Personal information
- Full name: Mayra Aide García López
- Nationality: Mexico
- Born: May 16, 1972 (age 54) Tecate, Mexico
- Hometown: Tecate, Baja California, Mexico
- Height: 1.73 m (5 ft 8 in)
- Weight: 64 kg (141 lb)
- Spike: 270 cm (110 in)
- Block: 285 cm (112 in)

Beach volleyball information

Current teammate
| Years | Teammate |
| 2009 | Bibiana Candelas |

Honours
Women's beach volleyball
Representing Mexico
Pan American Games
| Silver medal – second place | 2003 Santo Domingo | Beach |
| Bronze medal – third place | 2007 Rio de Janeiro | Beach |
| Silver medal – second place | 2011 Guadalajara | Beach |
Central American and Caribbean Games
| Gold medal – first place | 2002 San Salvador | Beach |
NORCECA Beach Volleyball Circuit
| Gold medal – first place | 2009 Tijuana | Beach |
| Gold medal – first place | 2009 Puerto Vallarta | Beach |
| Gold medal – first place | 2008 Guatemala Beach | Beach |

= Mayra García =

Mexican beach volleyball player (born 1972)
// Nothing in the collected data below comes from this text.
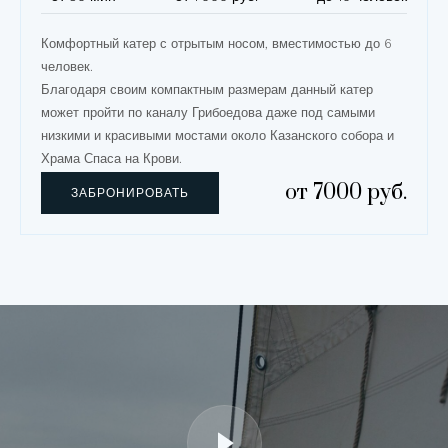
Комфортный катер с отрытым носом, вместимостью до 6
человек.
Благодаря своим компактным размерам данный катер
может пройти по каналу Грибоедова даже под самыми
низкими и красивыми мостами около Казанского собора и
Храма Спаса на Крови.
от 7000 руб.
ЗАБРОНИРОВАТЬ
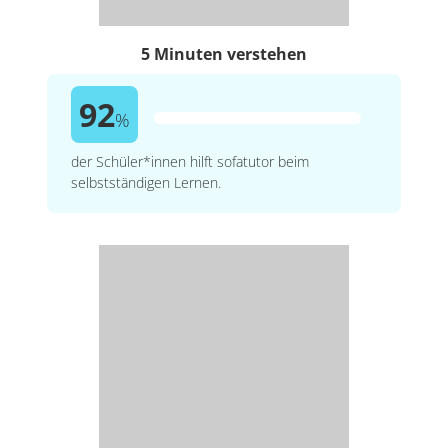
5 Minuten verstehen
92
%
der Schüler*innen hilft sofatutor beim
selbstständigen Lernen.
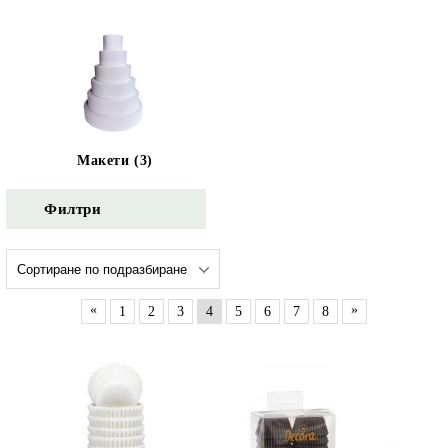
Макети (3)
Филтри
«
»
1
2
3
4
5
6
7
8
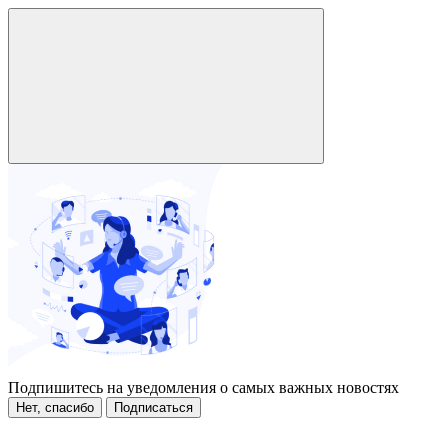
Подпишитесь на уведомления о самых важных новостях
Нет, спасибо
Подписаться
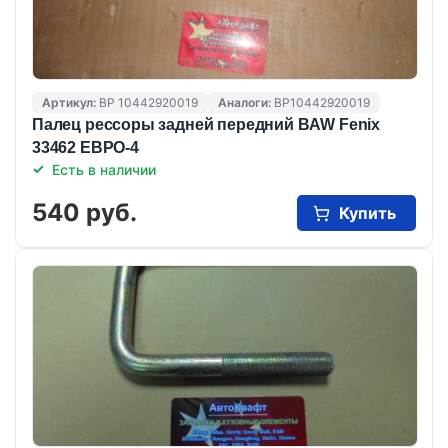
Артикул:
BP 10442920019
Аналоги:
BP10442920019
Палец рессоры задней передний BAW Fenix
33462 ЕВРО-4
Есть в наличии
540 руб.
Купить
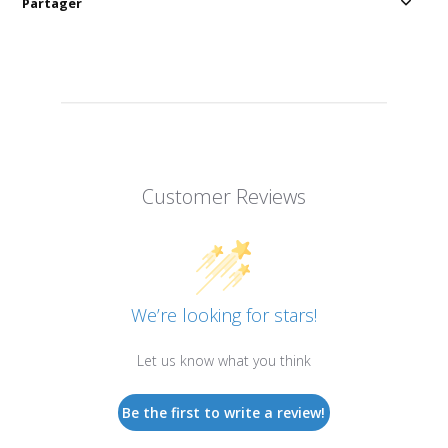
Partager
Customer Reviews
We’re looking for stars!
Let us know what you think
Be the first to write a review!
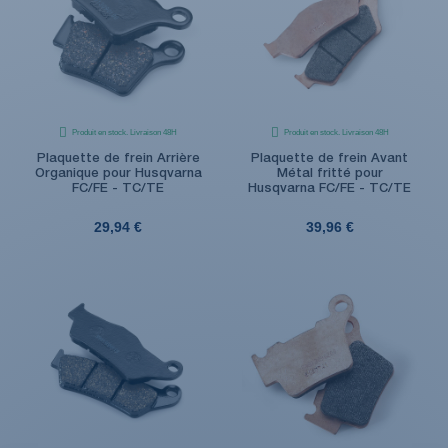
Produit en stock. Livraison 48H
Produit en stock. Livraison 48H
Plaquette de frein Arrière
Plaquette de frein Avant
Organique pour Husqvarna
Métal fritté pour
FC/FE - TC/TE
Husqvarna FC/FE - TC/TE
29,94 €
39,96 €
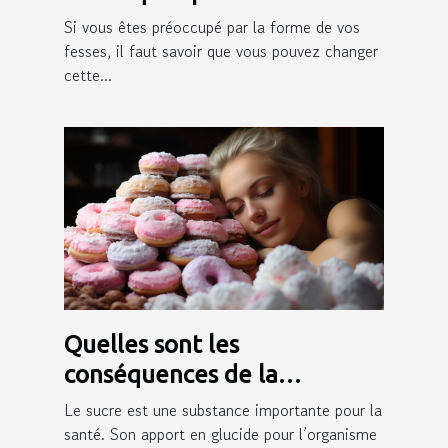
fesses ?
Si vous êtes préoccupé par la forme de vos
fesses, il faut savoir que vous pouvez changer
cette...
Quelles sont les
conséquences de la
consommation du sucre sur
Le sucre est une substance importante pour la
la peau ?
santé. Son apport en glucide pour l’organisme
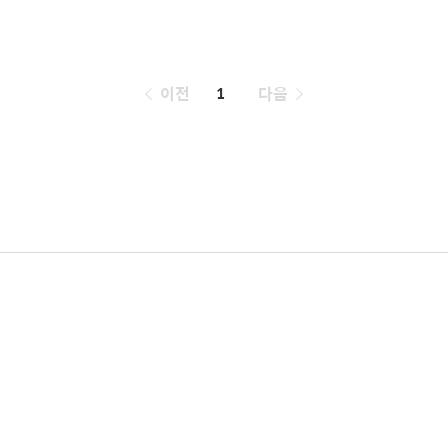
페
이전
1
다음
이
징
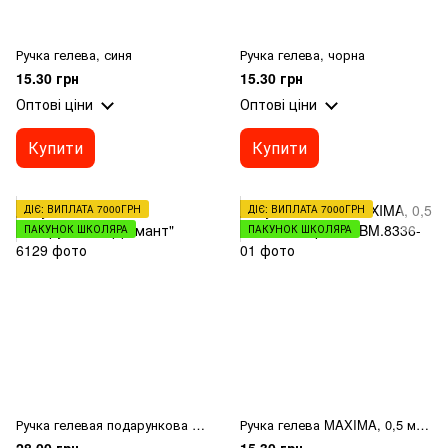
Ручка гелева, синя
Ручка гелева, чорна
15.30 грн
15.30 грн
Оптові ціни
Оптові ціни
Купити
Купити
ДІЄ: ВИПЛАТА 7000ГРН
ДІЄ: ВИПЛАТА 7000ГРН
ПАКУНОК ШКОЛЯРА
ПАКУНОК ШКОЛЯРА
Ручка гелевая подарункова "Діамант"
Ручка гелева MAXIMA, 0,5 мм, сині чорнила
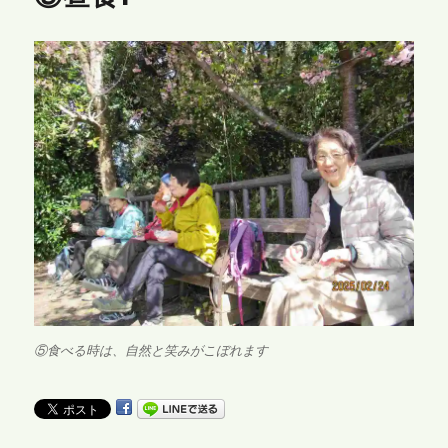
⑤食べる時は、自然と笑みがこぼれます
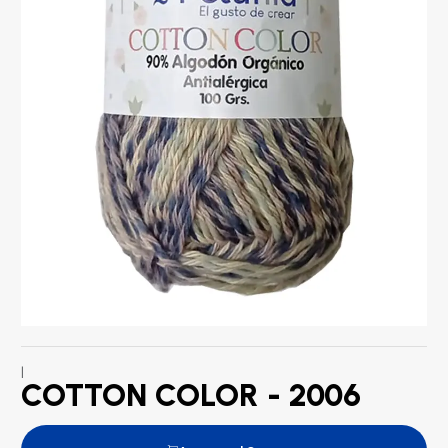
|
COTTON COLOR - 2006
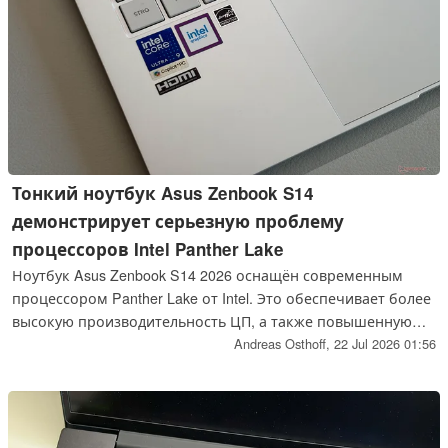
Тонкий ноутбук Asus Zenbook S14
демонстрирует серьезную проблему
процессоров Intel Panther Lake
Ноутбук Asus Zenbook S14 2026 оснащён современным
процессором Panther Lake от Intel. Это обеспечивает более
высокую производительность ЦП, а также повышенную
энергоэффективность, однако снижение
Andreas Osthoff,
22 Jul 2026 01:56
производительности графического процессора также
свидетельствует о серьёзной проблеме текущего
поколения процессоров, и данное обновление не станет
улучшением для всех пользователей.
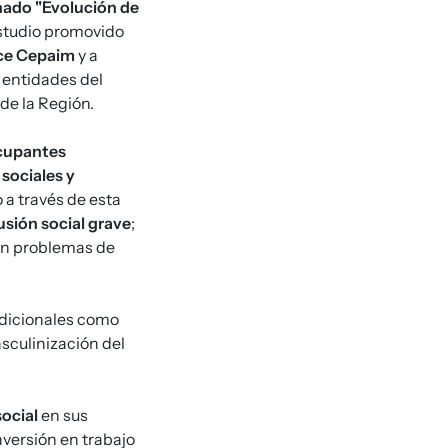
nado "Evolución de
estudio promovido
ece Cepaim
y a
 entidades del
 de la Región.
ocupantes
 sociales y
 a través de esta
usión social grave
;
on problemas de
radicionales como
sculinización del
social
en sus
nversión en trabajo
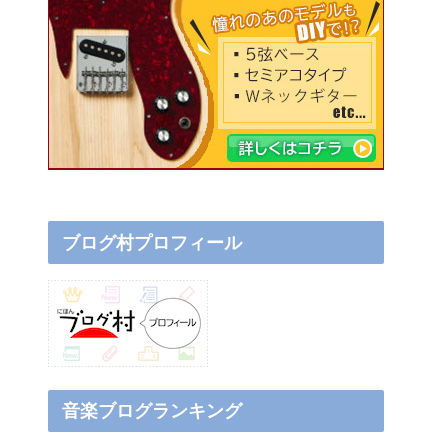
ブログ村プロフィール
音楽ブログランキング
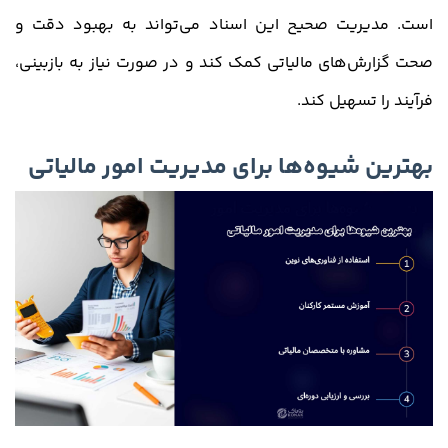
است. مدیریت صحیح این اسناد می‌تواند به بهبود دقت و
صحت گزارش‌های مالیاتی کمک کند و در صورت نیاز به بازبینی،
فرآیند را تسهیل کند.
بهترین شیوه‌ها برای مدیریت امور مالیاتی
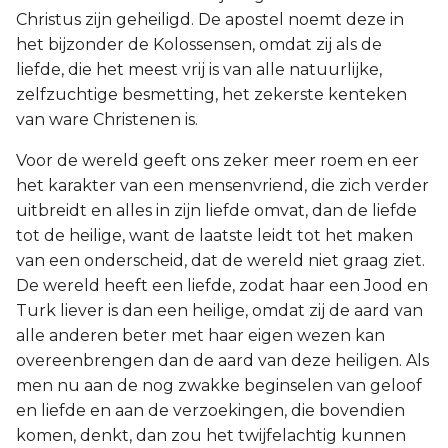
Christus zijn geheiligd. De apostel noemt deze in
het bijzonder de Kolossensen, omdat zij als de
liefde, die het meest vrij is van alle natuurlijke,
zelfzuchtige besmetting, het zekerste kenteken
van ware Christenen is.
Voor de wereld geeft ons zeker meer roem en eer
het karakter van een mensenvriend, die zich verder
uitbreidt en alles in zijn liefde omvat, dan de liefde
tot de heilige, want de laatste leidt tot het maken
van een onderscheid, dat de wereld niet graag ziet.
De wereld heeft een liefde, zodat haar een Jood en
Turk liever is dan een heilige, omdat zij de aard van
alle anderen beter met haar eigen wezen kan
overeenbrengen dan de aard van deze heiligen. Als
men nu aan de nog zwakke beginselen van geloof
en liefde en aan de verzoekingen, die bovendien
komen, denkt, dan zou het twijfelachtig kunnen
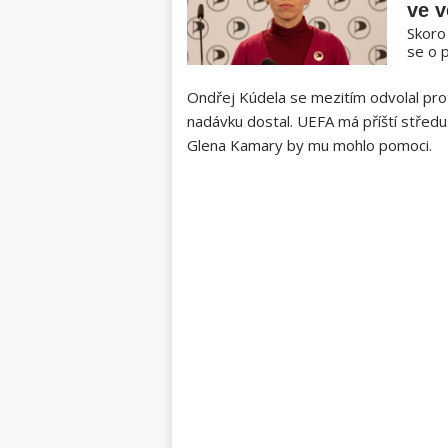
ve 
Skoro
se o p
Ondřej Kúdela se mezitím odvolal pro
nadávku dostal. UEFA má příští střed
Glena Kamary by mu mohlo pomoci.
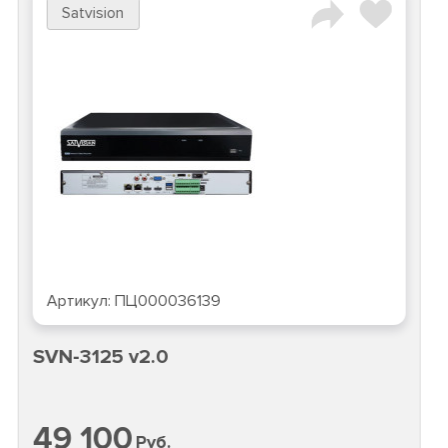
Satvision
Артикул:
ПЦ000036139
SVN-3125 v2.0
49 100
Руб.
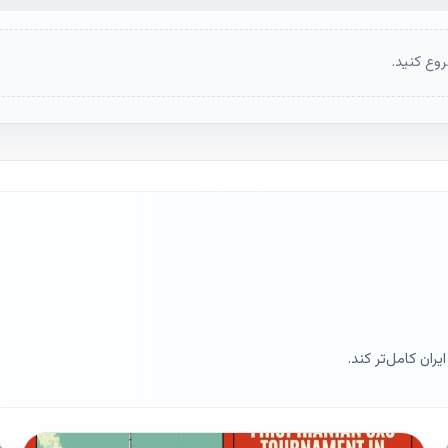
وع کنید.
ران کامل‌تر کند.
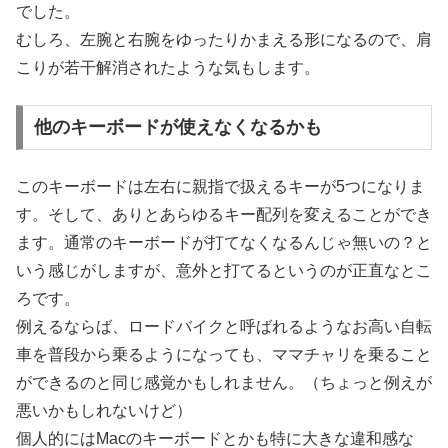
でした。
むしろ、左腕と右腕をゆったりかまえる形になるので、肩
こりが若干解消されたような気もします。
他のキーボードが使えなくなるかも
このキーボードは左右に親指で扱えるキーが5つになりま
す。そして、ありとあらゆるキー配列を変えることができ
ます。通常のキーボードが打てなくなるんじゃ無いの？と
いう感じがしますが、意外と打てるというのが正直なとこ
ろです。
例えるならば、ロードバイクと呼ばれるようなお高い自転
車を普段から乗るようになっても、ママチャリを乗ること
ができるのと同じ感覚かもしれません。（ちょっと例えが
悪いかもしれないけど）
個人的にはMacのキーボードとかも特に大きな違和感な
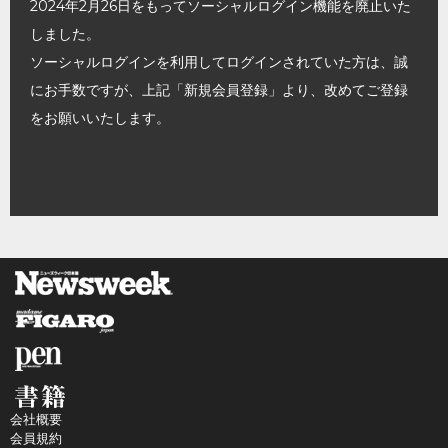
2024年2月26日をもってソーシャルログイン機能を廃止いた
しました。
ソーシャルログインを利用してログインされていた方は、誠
にお手数ですが、上記「新規会員登録」より、改めてご登録
をお願いいたします。
会社概要
会員規約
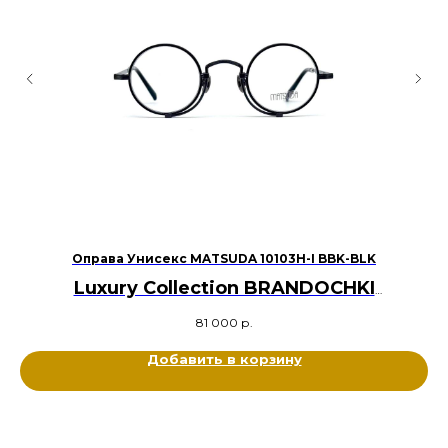
Оправа Унисекс MATSUDA 10103H-I BBK-BLK
Luxury Collection BRANDOCHKI
Оригинал
81 000
р.
Металл титан
Цвет: Черный
Добавить в корзину
Размер: 43-28-145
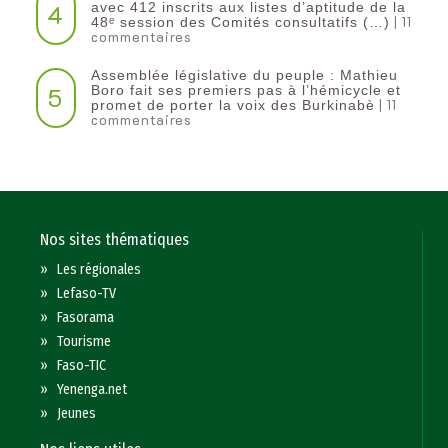
4
avec 412 inscrits aux listes d’aptitude de la
| 11
48ᵉ session des Comités consultatifs (…)
commentaires
Assemblée législative du peuple : Mathieu
5
Boro fait ses premiers pas à l’hémicycle et
| 11
promet de porter la voix des Burkinabè
commentaires
Nos sites thématiques
»
Les régionales
»
Lefaso-TV
»
Fasorama
»
Tourisme
»
Faso-TIC
»
Yenenga.net
»
Jeunes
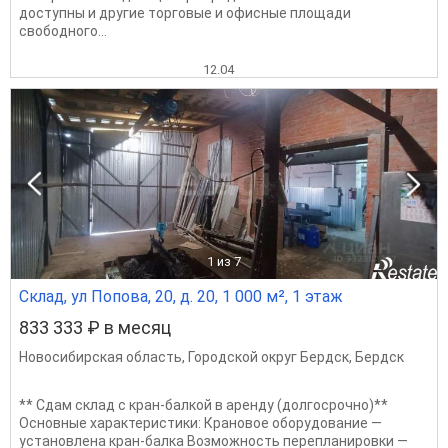
доступны и другие торговые и офисные площади
свободного...
12.04
1
из 7
Склад, ул Попова, 20, д. 20, 1 000 м², 1 этаж
833 333 ₽ в месяц
Новосибирская область
,
Городской округ Бердск
,
Бердск
** Сдам склад с кран-балкой в аренду (долгосрочно)**
Основные характеристики: Крановое оборудование —
установлена кран-балка Возможность перепланировки —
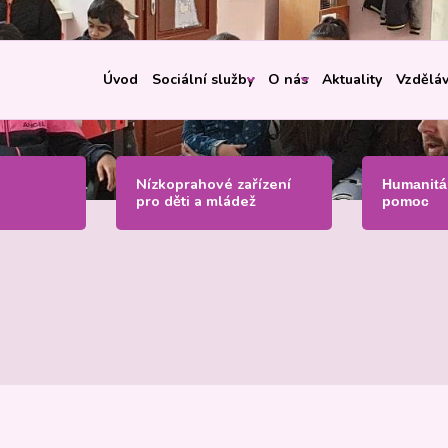
Úvod
Sociální služby
O nás
Aktuality
Vzděláv
Nízkoprahové zařízení
Humanitá
pro děti a mládež
pomoc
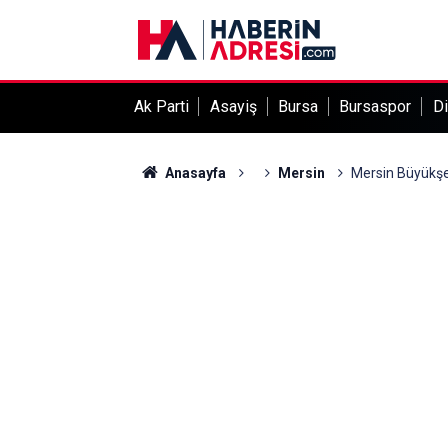
Ak Parti
Asayiş
Bursa
Bursaspor
Di
Anasayfa
Mersin
Mersin Büyükşeh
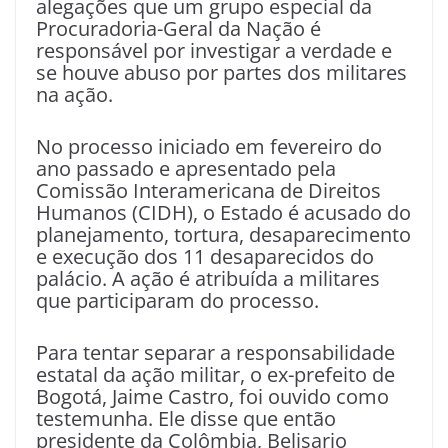
alegações que um grupo especial da
Procuradoria-Geral da Nação é
responsável por investigar a verdade e
se houve abuso por partes dos militares
na ação.
No processo iniciado em fevereiro do
ano passado e apresentado pela
Comissão Interamericana de Direitos
Humanos (CIDH), o Estado é acusado do
planejamento, tortura, desaparecimento
e execução dos 11 desaparecidos do
palácio. A ação é atribuída a militares
que participaram do processo.
Para tentar separar a responsabilidade
estatal da ação militar, o ex-prefeito de
Bogotá, Jaime Castro, foi ouvido como
testemunha. Ele disse que então
presidente da Colômbia, Belisario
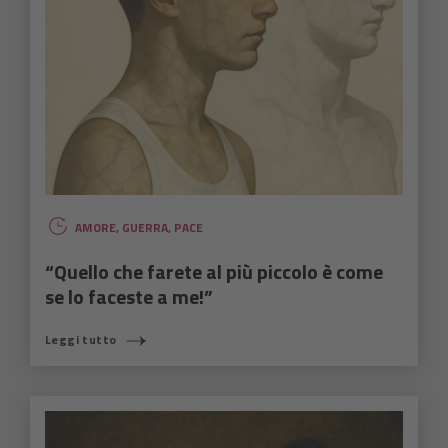
AMORE
,
GUERRA
,
PACE
“Quello che farete al più piccolo è come
se lo faceste a me!”
Leggi tutto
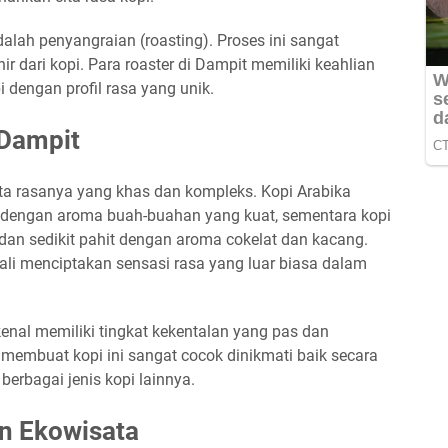
dalah penyangraian (roasting). Proses ini sangat
 dari kopi. Para roaster di Dampit memiliki keahlian
 dengan profil rasa yang unik.
 Dampit
ta rasanya yang khas dan kompleks. Kopi Arabika
 dengan aroma buah-buahan yang kuat, sementara kopi
 dan sedikit pahit dengan aroma cokelat dan kacang.
kali menciptakan sensasi rasa yang luar biasa dalam
kenal memiliki tingkat kekentalan yang pas dan
 membuat kopi ini sangat cocok dinikmati baik secara
erbagai jenis kopi lainnya.
n Ekowisata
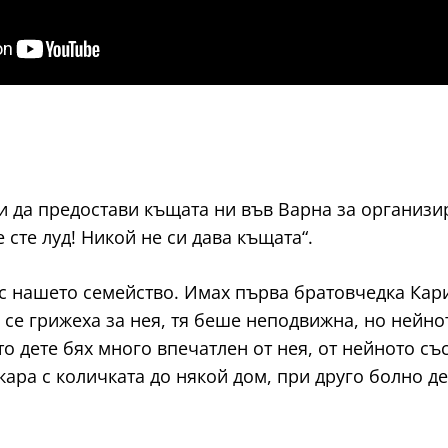
и да предостави къщата ни във Варна за организи
 сте луд! Никой не си дава къщата“.
 с нашето семейство. Имах първа братовчедка Кар
 се грижеха за нея, тя беше неподвижна, но нейно
о дете бях много впечатлен от нея, от нейното съ
акара с количката до някой дом, при друго болно д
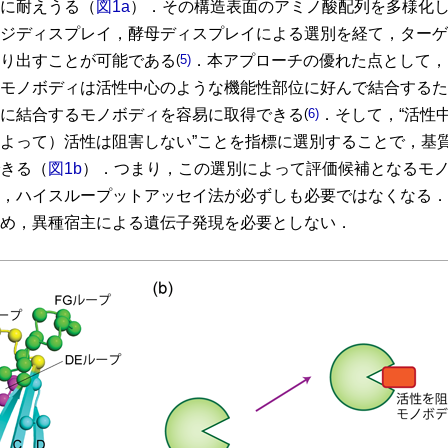
に耐えうる（
図1a
）．その構造表面のアミノ酸配列を多様化
ジディスプレイ，酵母ディスプレイによる選別を経て，ターゲ
り出すことが可能である
(
5)
．本アプローチの優れた点として，
モノボディは活性中心のような機能性部位に好んで結合するた
に結合するモノボディを容易に取得できる
(
6)
．そして，“活性
よって）活性は阻害しない”ことを指標に選別することで，基
きる（
図1b
）．つまり，この選別によって評価候補となるモ
，ハイスループットアッセイ法が必ずしも必要ではなくなる．
め，異種宿主による遺伝子発現を必要としない．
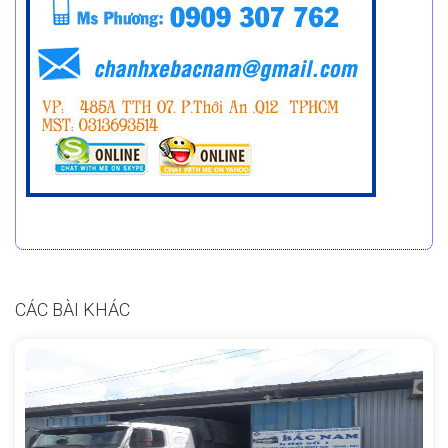
CÁC BÀI KHÁC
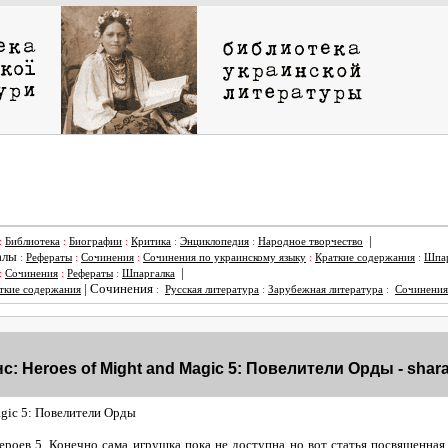
|
:
Библиотека
:
Биографии
:
Критика
:
Энциклопедия
:
Народное творчество
алы
:
Рефераты
:
Сочинения
:
Сочинения по украинскому языку
:
Краткие содержания
:
Шпар
|
:
Сочинения
:
Рефераты
:
Шпаргалка
|
Сочинения
ткие содержания
:
Русская литература
:
Зарубежная литература
:
Сочинения
с: Heroes of Might and Magic 5: Повелители Орды - shar
agic 5: Повелители Орды
ероев 5. Конечно сама игрушка пока не доступна но вот статья посвященная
Mayra Aide García Lopez (born May 16, 1972) is a beach volleyball player from Mexico, who won the silver medal in the women's beach team competition at the 2003 Pan American Games in Santo Domingo, Dominican Republic, partnering Hilda Gaxiola. She represented her native country at the 2004 Summer Olympics in Athens, Greece and also at the 2008 Summer Olympics with her current partner Bibiana Candelas.